Au-delà des passions et des conflits, à partir d’archives et de témoignages inédits et avec le recul serein de l’historien, Olivier Lalieu révèle la véritable histoire de la résistance des déportés français alors que chaque action avait le poids d’une vie.

Auteur : Olivier Lalieu, historien au Mémorial de la Shoah à Paris, est également l’auteur de La Déportation fragmentée. Les anciens déportés parlent de politique (Boutique de l’histoire, 1994) et de nombreux articles ou communications sur la mémoire de la déportation. Jorge Semprun,ancien déporté à Buchenwald, a rédigé la préface de ce livre.

Mon avis : (lu en mars 2012)
J'ai accepté ce partenariat avec Newbook car depuis toujours je me suis intéressée aux témoignages des personnes ayant vécu durant la Seconde Guerre Mondiale. 

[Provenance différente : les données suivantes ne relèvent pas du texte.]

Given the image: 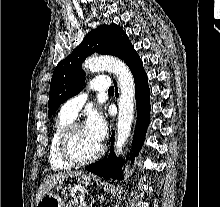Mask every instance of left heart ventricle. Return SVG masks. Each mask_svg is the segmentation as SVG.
I'll use <instances>...</instances> for the list:
<instances>
[{
    "label": "left heart ventricle",
    "mask_w": 220,
    "mask_h": 207,
    "mask_svg": "<svg viewBox=\"0 0 220 207\" xmlns=\"http://www.w3.org/2000/svg\"><path fill=\"white\" fill-rule=\"evenodd\" d=\"M100 144L92 139L83 127L74 130L71 138V151L79 159H86L97 152Z\"/></svg>",
    "instance_id": "1"
}]
</instances>
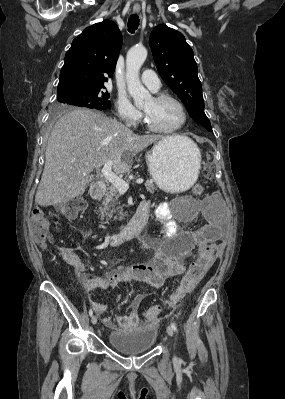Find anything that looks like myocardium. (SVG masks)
<instances>
[{
  "label": "myocardium",
  "instance_id": "obj_1",
  "mask_svg": "<svg viewBox=\"0 0 285 399\" xmlns=\"http://www.w3.org/2000/svg\"><path fill=\"white\" fill-rule=\"evenodd\" d=\"M153 99L156 102H162V101H165V100L174 101L180 107V109L182 111L183 118H182L181 123L179 125L175 126V127L162 128V127H158L157 125H155V123L150 119V117L144 111L143 112L144 121H145V124H146V126L148 127L149 130H151L153 132H156V133L168 134V133H173V132H176V131L180 130L186 124V122H187V110H186L185 105L183 104V102L179 98H177V97H175V96H173L171 94L160 93V94L155 95L153 97Z\"/></svg>",
  "mask_w": 285,
  "mask_h": 399
}]
</instances>
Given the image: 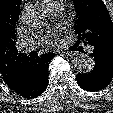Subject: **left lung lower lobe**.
Listing matches in <instances>:
<instances>
[{
  "label": "left lung lower lobe",
  "instance_id": "left-lung-lower-lobe-1",
  "mask_svg": "<svg viewBox=\"0 0 113 113\" xmlns=\"http://www.w3.org/2000/svg\"><path fill=\"white\" fill-rule=\"evenodd\" d=\"M95 66L85 74H77L78 85L87 91H99L107 87L113 79V49L100 43H92Z\"/></svg>",
  "mask_w": 113,
  "mask_h": 113
}]
</instances>
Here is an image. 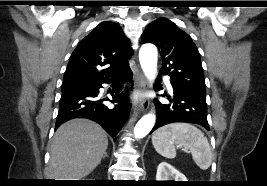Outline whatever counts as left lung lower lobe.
<instances>
[{
	"label": "left lung lower lobe",
	"instance_id": "left-lung-lower-lobe-1",
	"mask_svg": "<svg viewBox=\"0 0 267 186\" xmlns=\"http://www.w3.org/2000/svg\"><path fill=\"white\" fill-rule=\"evenodd\" d=\"M159 79L161 78L159 77ZM172 87L173 98H168L170 104H161L158 100H155L157 120L151 133L159 127L175 122L199 124L210 130L207 121L205 96L186 90L178 85L172 84Z\"/></svg>",
	"mask_w": 267,
	"mask_h": 186
}]
</instances>
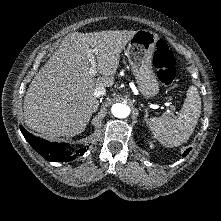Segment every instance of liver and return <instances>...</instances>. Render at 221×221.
<instances>
[{
  "label": "liver",
  "mask_w": 221,
  "mask_h": 221,
  "mask_svg": "<svg viewBox=\"0 0 221 221\" xmlns=\"http://www.w3.org/2000/svg\"><path fill=\"white\" fill-rule=\"evenodd\" d=\"M136 31L73 32L36 73L24 97V121L47 138L72 137L87 126L99 102L96 87H111L122 50ZM89 50H94L101 77L90 75Z\"/></svg>",
  "instance_id": "liver-1"
}]
</instances>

Ce livre est est le résultat d'un gros travail d'historien très bien documenté, rassemblant une documentation riche et variée avec des archives officielles ou privées, de nombreux témoignages sur la vie du camp du Buchenwald et en particulier sur la Résistance française. Avec un regard objectif de l'historien, Olivier Lalieu nous décrit avec une grande précision l'histoire de la résistance clandestine à Buchenwald.
Le camp de concentration de Buchenwald « Forêt de hêtres » a été créé en 1937 par le régime hitlérien sur la colline d'Ettersberg près de Weimar, en Allemagne. Les nazis y envoyaient des opposants politiques et religieux allemands comme les sociaux-démocrates, les communistes, les syndicalistes, les libéraux, les démocrates, les pacifistes, les religieux catholiques et protestants (ils portent l'insigne du triangle rouge). Au début, les petits chefs du camp étaient constitués de criminels de « Droit Commun » (les triangles verts), une idée des nazis pour mater . Lorsque la plupart des Français arrivent à Buchenwald en 1943 et 1944, les détenus « Politiques », ont réussi à s’imposer sur les détenus « Droit Commun » pour les postes stratégiques du camp. La Résistance française à Buchenwald va se développer grâce à la rencontre deux hommes aux parcours différents mais dont les personnalités affirmées et leurs engagements vont réussir à créer un collectif français CIF (Comité des intérêts français) et cela permet à la communauté française de se faire mieux respecter. La Résistance dans un camp comme Buchenwald est multiple. C'est avant tout avoir le sens collectif. C'est refuser la brutalité envers les autres détenus. C'est entretenir le moral des déportés en organisant des « loisirs » (dessins, musique, théâtre, conférences...) pour oublier la triste réalité du froid, de la misère, des coups, de la mort. C'est avoir des gestes de solidarité, alimentaire ou vestimentaire, C'est entretenir le moral des déportés en organisant des « loisirs » (dessins, musique, théâtre, conférences...) pour oublier la triste réalité du froid, de la misère, des coups, de la mort. C'est aussi faire du sabotage en particulier dans les usines d'armement qui utilisaient comme main-d’œuvre les déportés. Mais c'est aussi participer à « la dramatique question des « Transports » », c'est à dire établir des listes d'affectations à certains kommandos ou de départ vers d'autres camps.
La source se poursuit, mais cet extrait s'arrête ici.